Emit the data below verbatim, stripping out any pictures.

_INPUT:_
-=-=-

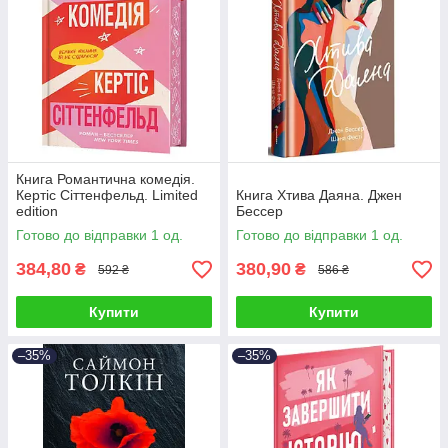
Книга Романтична комедія.
Кертіс Сіттенфельд. Limited
Книга Хтива Даяна. Джен
edition
Бессер
Готово до відправки 1 од.
Готово до відправки 1 од.
384,80
380,90
₴
₴
592 ₴
586 ₴
Купити
Купити
–35%
–35%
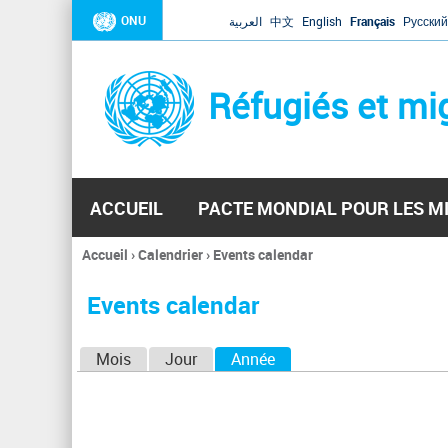
ONU
العربية
中文
English
Français
Русский
Réfugiés et mi
ACCUEIL
PACTE MONDIAL POUR LES M
Accueil
›
Calendrier
›
Events calendar
Vous
êtes
Events calendar
ici
O
Mois
Jour
Année
(onglet actif)
n
g
l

-=-=-

_RESPONSE:_
Книга Романтична комедія.
Кертіс Сіттенфельд. Limited
Книга Хтива Даяна. Джен
edition
Бессер
Готово до відправки 1 од.
Готово до відправки 1 од.
384,80
380,90
₴
₴
592 ₴
586 ₴
Купити
Купити
–35%
–35%
ONU
العربية
中文
English
Français
Русский
Réfugiés et mi
ACCUEIL
PACTE MONDIAL POUR LES M
Accueil
›
Calendrier
›
Events calendar
Vous
êtes
Events calendar
ici
O
Mois
Jour
Année
(onglet actif)
n
g
l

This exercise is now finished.